• **EXERCISE DESCRIPTION**: Reproduce the records below exactly; no pictures.

• **DATASET CONTENT**:

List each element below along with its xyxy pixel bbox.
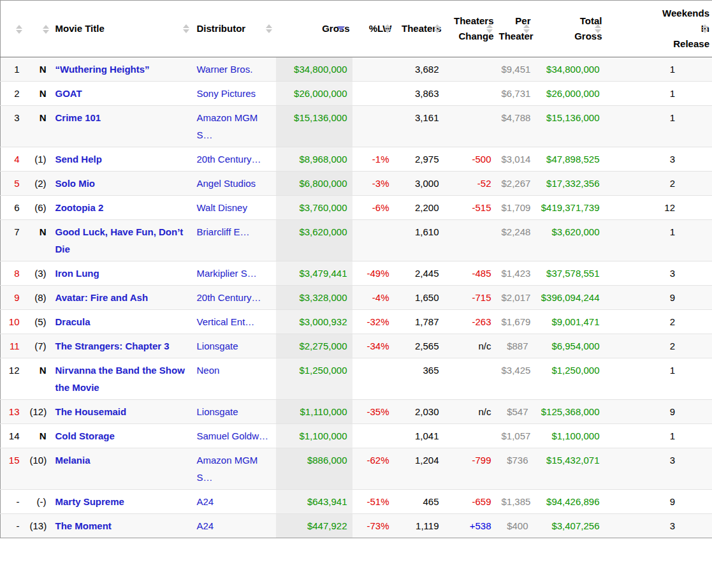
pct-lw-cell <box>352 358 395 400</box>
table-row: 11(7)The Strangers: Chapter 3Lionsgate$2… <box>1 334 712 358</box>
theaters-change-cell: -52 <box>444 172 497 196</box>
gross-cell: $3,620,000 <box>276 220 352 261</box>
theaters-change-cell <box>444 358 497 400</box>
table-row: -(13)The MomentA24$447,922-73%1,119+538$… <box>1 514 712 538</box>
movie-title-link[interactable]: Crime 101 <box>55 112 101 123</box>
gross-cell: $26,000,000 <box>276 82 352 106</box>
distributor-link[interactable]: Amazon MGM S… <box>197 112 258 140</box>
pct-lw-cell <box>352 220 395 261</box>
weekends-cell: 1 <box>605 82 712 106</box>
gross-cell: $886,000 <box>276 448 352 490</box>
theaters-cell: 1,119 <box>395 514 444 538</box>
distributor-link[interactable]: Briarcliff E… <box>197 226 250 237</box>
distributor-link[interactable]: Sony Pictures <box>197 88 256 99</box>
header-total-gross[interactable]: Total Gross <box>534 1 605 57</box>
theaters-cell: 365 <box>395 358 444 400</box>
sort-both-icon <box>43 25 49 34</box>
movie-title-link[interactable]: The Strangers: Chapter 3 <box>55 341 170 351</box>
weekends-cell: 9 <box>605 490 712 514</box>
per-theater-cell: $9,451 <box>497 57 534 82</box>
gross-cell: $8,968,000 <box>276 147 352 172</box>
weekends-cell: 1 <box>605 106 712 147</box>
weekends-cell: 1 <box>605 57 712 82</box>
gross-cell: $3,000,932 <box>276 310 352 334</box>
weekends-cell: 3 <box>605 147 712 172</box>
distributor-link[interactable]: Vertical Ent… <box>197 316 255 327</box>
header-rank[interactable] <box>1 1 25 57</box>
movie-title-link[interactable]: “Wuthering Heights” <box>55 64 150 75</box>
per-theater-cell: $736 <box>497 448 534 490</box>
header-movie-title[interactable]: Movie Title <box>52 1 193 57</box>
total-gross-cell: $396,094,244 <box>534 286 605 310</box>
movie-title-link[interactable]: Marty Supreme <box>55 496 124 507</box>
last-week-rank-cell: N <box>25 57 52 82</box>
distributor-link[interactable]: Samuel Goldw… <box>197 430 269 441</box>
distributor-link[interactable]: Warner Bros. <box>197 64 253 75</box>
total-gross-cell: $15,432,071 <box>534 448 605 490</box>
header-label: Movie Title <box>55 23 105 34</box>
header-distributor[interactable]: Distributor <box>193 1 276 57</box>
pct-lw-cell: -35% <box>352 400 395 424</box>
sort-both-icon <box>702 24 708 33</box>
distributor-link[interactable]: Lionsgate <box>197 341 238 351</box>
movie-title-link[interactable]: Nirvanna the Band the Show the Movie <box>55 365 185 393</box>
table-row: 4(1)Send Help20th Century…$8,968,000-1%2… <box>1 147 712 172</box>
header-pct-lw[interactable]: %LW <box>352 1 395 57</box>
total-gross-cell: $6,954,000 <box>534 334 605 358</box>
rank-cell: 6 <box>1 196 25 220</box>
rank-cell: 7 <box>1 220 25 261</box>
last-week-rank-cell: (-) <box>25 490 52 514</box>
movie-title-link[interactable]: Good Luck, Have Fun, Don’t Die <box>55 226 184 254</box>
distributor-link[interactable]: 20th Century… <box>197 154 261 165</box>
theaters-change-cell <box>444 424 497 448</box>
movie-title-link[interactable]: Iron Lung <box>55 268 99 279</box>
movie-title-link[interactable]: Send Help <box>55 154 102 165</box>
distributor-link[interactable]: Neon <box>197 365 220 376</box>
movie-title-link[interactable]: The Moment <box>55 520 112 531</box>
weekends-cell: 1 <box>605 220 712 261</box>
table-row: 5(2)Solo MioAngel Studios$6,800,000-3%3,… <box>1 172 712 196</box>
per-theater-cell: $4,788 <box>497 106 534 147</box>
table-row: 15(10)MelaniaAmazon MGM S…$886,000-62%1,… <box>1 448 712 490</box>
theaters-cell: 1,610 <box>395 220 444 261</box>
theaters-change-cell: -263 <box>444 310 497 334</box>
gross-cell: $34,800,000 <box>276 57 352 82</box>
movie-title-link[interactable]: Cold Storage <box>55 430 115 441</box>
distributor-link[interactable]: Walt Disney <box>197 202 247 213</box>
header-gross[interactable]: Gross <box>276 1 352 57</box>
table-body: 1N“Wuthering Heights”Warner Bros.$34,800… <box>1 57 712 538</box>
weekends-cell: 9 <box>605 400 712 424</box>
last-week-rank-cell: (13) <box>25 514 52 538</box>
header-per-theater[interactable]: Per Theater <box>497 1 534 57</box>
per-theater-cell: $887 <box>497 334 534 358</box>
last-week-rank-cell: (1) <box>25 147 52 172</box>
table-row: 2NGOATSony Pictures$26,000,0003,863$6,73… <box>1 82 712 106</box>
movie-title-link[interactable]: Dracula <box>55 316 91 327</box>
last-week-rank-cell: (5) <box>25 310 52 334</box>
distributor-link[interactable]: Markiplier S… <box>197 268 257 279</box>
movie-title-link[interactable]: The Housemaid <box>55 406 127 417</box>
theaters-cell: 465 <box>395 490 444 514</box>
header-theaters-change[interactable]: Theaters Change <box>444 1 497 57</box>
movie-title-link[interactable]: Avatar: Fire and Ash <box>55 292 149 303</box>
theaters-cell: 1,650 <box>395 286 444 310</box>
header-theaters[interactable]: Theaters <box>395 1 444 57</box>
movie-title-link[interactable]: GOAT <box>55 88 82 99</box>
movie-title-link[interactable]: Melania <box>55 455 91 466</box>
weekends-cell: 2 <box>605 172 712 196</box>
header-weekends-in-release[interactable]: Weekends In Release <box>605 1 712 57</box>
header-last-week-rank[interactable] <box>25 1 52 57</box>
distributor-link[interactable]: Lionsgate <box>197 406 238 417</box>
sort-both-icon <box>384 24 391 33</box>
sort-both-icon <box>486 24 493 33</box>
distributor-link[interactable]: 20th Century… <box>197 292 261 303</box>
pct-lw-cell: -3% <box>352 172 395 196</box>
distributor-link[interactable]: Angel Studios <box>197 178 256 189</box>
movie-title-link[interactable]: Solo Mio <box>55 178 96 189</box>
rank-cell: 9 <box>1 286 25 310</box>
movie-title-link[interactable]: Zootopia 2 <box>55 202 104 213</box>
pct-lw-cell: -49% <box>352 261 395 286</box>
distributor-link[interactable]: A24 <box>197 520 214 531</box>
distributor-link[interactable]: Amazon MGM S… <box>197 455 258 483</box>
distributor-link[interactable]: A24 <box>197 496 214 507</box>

• **RESULT OF THIS EXERCISE**:
List each element below along with its xyxy pixel bbox.
pct-lw-cell <box>352 358 395 400</box>
table-row: 11(7)The Strangers: Chapter 3Lionsgate$2… <box>1 334 712 358</box>
theaters-change-cell: -52 <box>444 172 497 196</box>
gross-cell: $3,620,000 <box>276 220 352 261</box>
theaters-change-cell <box>444 358 497 400</box>
table-row: -(13)The MomentA24$447,922-73%1,119+538$… <box>1 514 712 538</box>
movie-title-link[interactable]: Crime 101 <box>55 112 101 123</box>
gross-cell: $26,000,000 <box>276 82 352 106</box>
distributor-link[interactable]: Amazon MGM S… <box>197 112 258 140</box>
pct-lw-cell <box>352 220 395 261</box>
weekends-cell: 1 <box>605 82 712 106</box>
gross-cell: $886,000 <box>276 448 352 490</box>
theaters-cell: 1,119 <box>395 514 444 538</box>
distributor-link[interactable]: Briarcliff E… <box>197 226 250 237</box>
distributor-link[interactable]: Sony Pictures <box>197 88 256 99</box>
header-total-gross[interactable]: Total Gross <box>534 1 605 57</box>
theaters-cell: 365 <box>395 358 444 400</box>
sort-both-icon <box>43 25 49 34</box>
movie-title-link[interactable]: The Strangers: Chapter 3 <box>55 341 170 351</box>
weekends-cell: 9 <box>605 490 712 514</box>
per-theater-cell: $9,451 <box>497 57 534 82</box>
gross-cell: $8,968,000 <box>276 147 352 172</box>
weekends-cell: 1 <box>605 106 712 147</box>
weekends-cell: 1 <box>605 57 712 82</box>
gross-cell: $3,000,932 <box>276 310 352 334</box>
weekends-cell: 3 <box>605 147 712 172</box>
distributor-link[interactable]: Vertical Ent… <box>197 316 255 327</box>
header-rank[interactable] <box>1 1 25 57</box>
movie-title-link[interactable]: “Wuthering Heights” <box>55 64 150 75</box>
per-theater-cell: $736 <box>497 448 534 490</box>
header-movie-title[interactable]: Movie Title <box>52 1 193 57</box>
total-gross-cell: $396,094,244 <box>534 286 605 310</box>
movie-title-link[interactable]: Marty Supreme <box>55 496 124 507</box>
last-week-rank-cell: N <box>25 57 52 82</box>
distributor-link[interactable]: Samuel Goldw… <box>197 430 269 441</box>
distributor-link[interactable]: Warner Bros. <box>197 64 253 75</box>
total-gross-cell: $15,432,071 <box>534 448 605 490</box>
header-label: Movie Title <box>55 23 105 34</box>
header-distributor[interactable]: Distributor <box>193 1 276 57</box>
pct-lw-cell: -35% <box>352 400 395 424</box>
sort-both-icon <box>702 24 708 33</box>
distributor-link[interactable]: Lionsgate <box>197 341 238 351</box>
movie-title-link[interactable]: Nirvanna the Band the Show the Movie <box>55 365 185 393</box>
table-row: 4(1)Send Help20th Century…$8,968,000-1%2… <box>1 147 712 172</box>
header-pct-lw[interactable]: %LW <box>352 1 395 57</box>
total-gross-cell: $6,954,000 <box>534 334 605 358</box>
rank-cell: 6 <box>1 196 25 220</box>
rank-cell: 7 <box>1 220 25 261</box>
last-week-rank-cell: (-) <box>25 490 52 514</box>
movie-title-link[interactable]: Good Luck, Have Fun, Don’t Die <box>55 226 184 254</box>
distributor-link[interactable]: 20th Century… <box>197 154 261 165</box>
theaters-change-cell <box>444 424 497 448</box>
movie-title-link[interactable]: Iron Lung <box>55 268 99 279</box>
movie-title-link[interactable]: Send Help <box>55 154 102 165</box>
distributor-link[interactable]: Neon <box>197 365 220 376</box>
movie-title-link[interactable]: The Moment <box>55 520 112 531</box>
weekends-cell: 1 <box>605 220 712 261</box>
table-row: 5(2)Solo MioAngel Studios$6,800,000-3%3,… <box>1 172 712 196</box>
per-theater-cell: $4,788 <box>497 106 534 147</box>
table-row: 15(10)MelaniaAmazon MGM S…$886,000-62%1,… <box>1 448 712 490</box>
theaters-cell: 1,610 <box>395 220 444 261</box>
theaters-change-cell: -263 <box>444 310 497 334</box>
gross-cell: $34,800,000 <box>276 57 352 82</box>
movie-title-link[interactable]: Cold Storage <box>55 430 115 441</box>
distributor-link[interactable]: Walt Disney <box>197 202 247 213</box>
header-gross[interactable]: Gross <box>276 1 352 57</box>
table-body: 1N“Wuthering Heights”Warner Bros.$34,800… <box>1 57 712 538</box>
weekends-cell: 9 <box>605 400 712 424</box>
last-week-rank-cell: (13) <box>25 514 52 538</box>
header-per-theater[interactable]: Per Theater <box>497 1 534 57</box>
per-theater-cell: $887 <box>497 334 534 358</box>
last-week-rank-cell: (1) <box>25 147 52 172</box>
table-row: 2NGOATSony Pictures$26,000,0003,863$6,73… <box>1 82 712 106</box>
movie-title-link[interactable]: Dracula <box>55 316 91 327</box>
last-week-rank-cell: (5) <box>25 310 52 334</box>
distributor-link[interactable]: Markiplier S… <box>197 268 257 279</box>
movie-title-link[interactable]: The Housemaid <box>55 406 127 417</box>
theaters-cell: 465 <box>395 490 444 514</box>
header-theaters-change[interactable]: Theaters Change <box>444 1 497 57</box>
movie-title-link[interactable]: Avatar: Fire and Ash <box>55 292 149 303</box>
theaters-cell: 1,650 <box>395 286 444 310</box>
header-theaters[interactable]: Theaters <box>395 1 444 57</box>
movie-title-link[interactable]: GOAT <box>55 88 82 99</box>
movie-title-link[interactable]: Melania <box>55 455 91 466</box>
weekends-cell: 2 <box>605 172 712 196</box>
header-weekends-in-release[interactable]: Weekends In Release <box>605 1 712 57</box>
header-last-week-rank[interactable] <box>25 1 52 57</box>
distributor-link[interactable]: Lionsgate <box>197 406 238 417</box>
sort-both-icon <box>384 24 391 33</box>
sort-both-icon <box>486 24 493 33</box>
distributor-link[interactable]: 20th Century… <box>197 292 261 303</box>
pct-lw-cell: -3% <box>352 172 395 196</box>
distributor-link[interactable]: Angel Studios <box>197 178 256 189</box>
movie-title-link[interactable]: Solo Mio <box>55 178 96 189</box>
rank-cell: 9 <box>1 286 25 310</box>
movie-title-link[interactable]: Zootopia 2 <box>55 202 104 213</box>
pct-lw-cell: -49% <box>352 261 395 286</box>
distributor-link[interactable]: A24 <box>197 520 214 531</box>
distributor-link[interactable]: Amazon MGM S… <box>197 455 258 483</box>
distributor-link[interactable]: A24 <box>197 496 214 507</box>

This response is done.